Regional identity of human neural stem cells determines oncogenic responses to histone H3.3 mutants [RNA-Seq]

Point mutations within the histone H3.3 are frequent in aggressive childhood brain tumours known as paediatric high-grade gliomas (pHGGs). Intriguingly, different mutations arise in discrete anatomical regions: H3.3-G34R within the forebrain and H3.3-K27M preferentially within the hindbrain. The reasons for this contrasting aetiology are unknown.
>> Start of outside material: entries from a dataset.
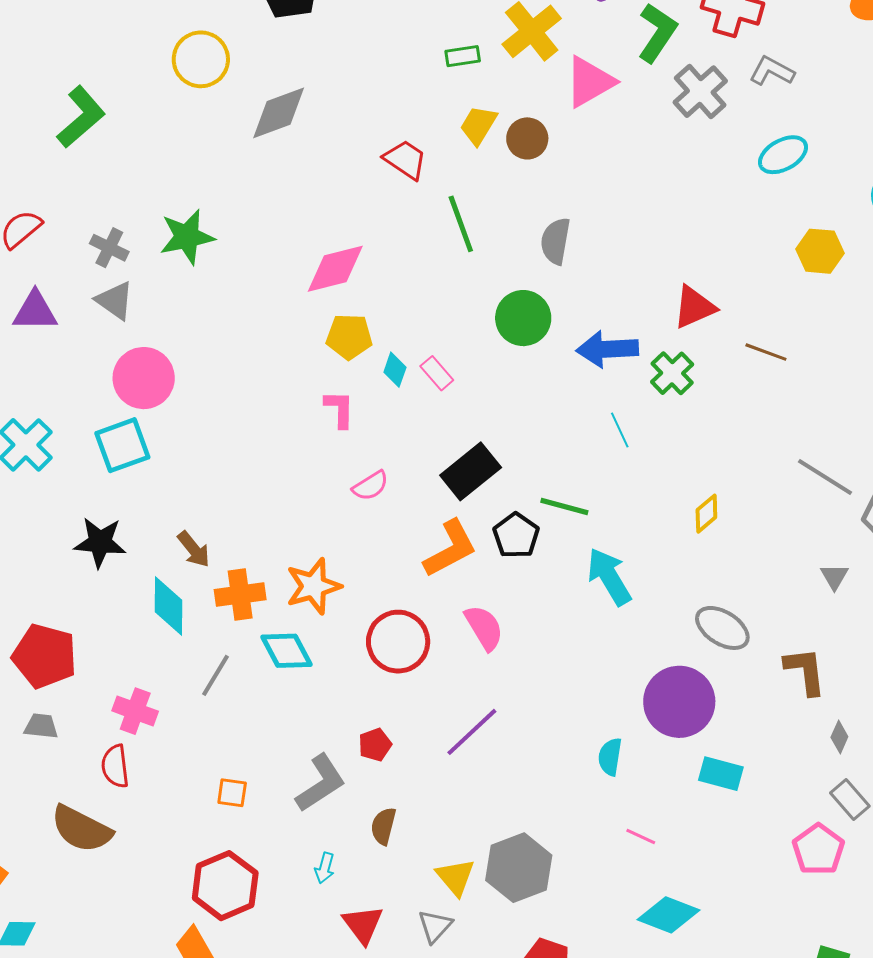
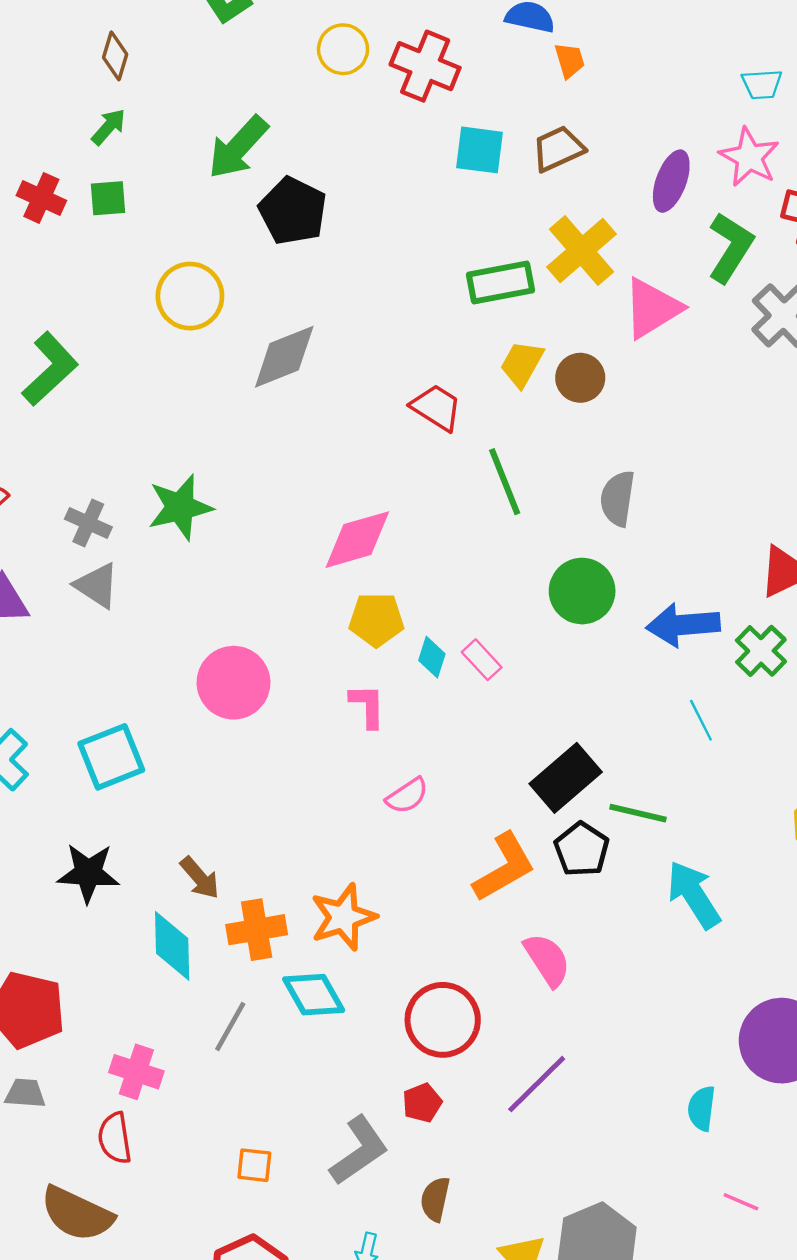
green rectangle: (463, 56) -> (501, 282), size x1.6
pink circle: (144, 378) -> (233, 683), moved
black rectangle: (471, 471) -> (566, 778), moved
red circle: (398, 642) -> (443, 1020), moved

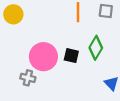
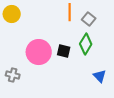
gray square: (106, 11) -> (89, 19), moved, turned 32
gray cross: (28, 78) -> (13, 75), moved

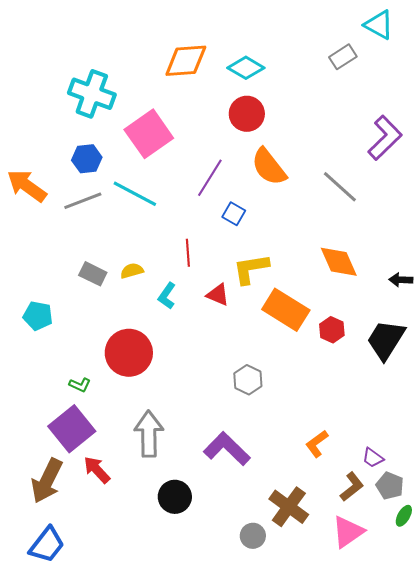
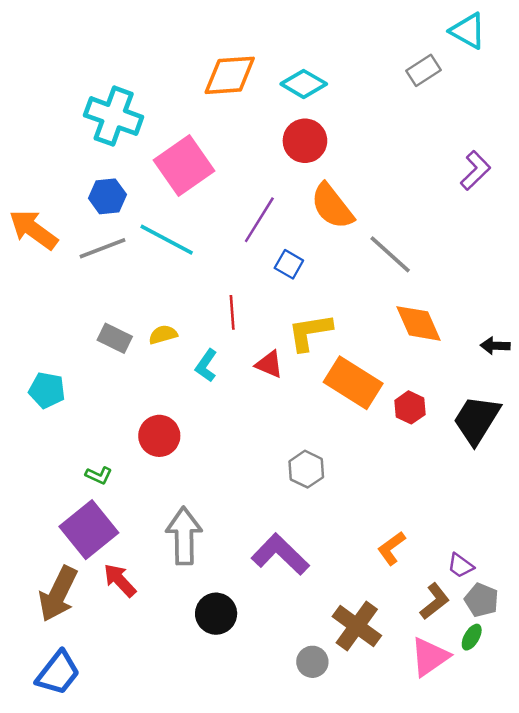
purple L-shape: (385, 138) -> (475, 170), size x0.7
gray line: (340, 187) -> (390, 254), moved
red circle: (129, 353) -> (159, 436), size x0.7
green ellipse: (404, 516) -> (472, 637), moved

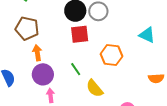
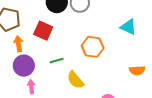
red square: (80, 34) -> (43, 31), moved, turned 30
green line: (76, 69) -> (57, 61), turned -72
By engineering human foetal neural stem cell cultures from distinct regions, we demonstrate here that cell-intrinsic regional identity provides differential responsiveness to each mutant that mirrors the origins of pHGGs. Focusing on H3.3-G34R, we find that the oncohistone supports proliferation of forebrain cells, while inducing a cytostatic response in the hindbrain. Mechanistically, H3.3-G34R does not impose widespread transcriptional or epigenetic changes, but impairs recruitment of ZMYND11, a transcriptional repressor of highly expressed genes. We therefore propose that H3.3-G34R promotes tumorigenesis by stabilising the expression of key progenitor genes and, thus, locking initiating forebrain cells into their preexisting immature state. Fresh human foetal CNS tissue was obtained following elective termination of pregnancy at 13.5, 15.0 and 19.3 weeks of gestational age (WGA) (specimens GCGR-NS13, GCGR-NS15 and GCGR-NS19, respectively). The regions of interest were dissected under a stereoscope in ice-cold PBS and one half was directly lysed in Qiagen RLT plus buffer for RNA extraction. NSCs lines were established from the respective second halves as previously described (Conti et al., 2005 PloS Biology). Engineered WT or G34R lines overexpressed v5-tagged wild-type or G34R-mutant H3.3. PP5W and PP5G lines were engineered to overexpress wild-type and G34R-mutant H3.3 in combination with PDGFRa overexpression and knockout of endogenous TP53 gene.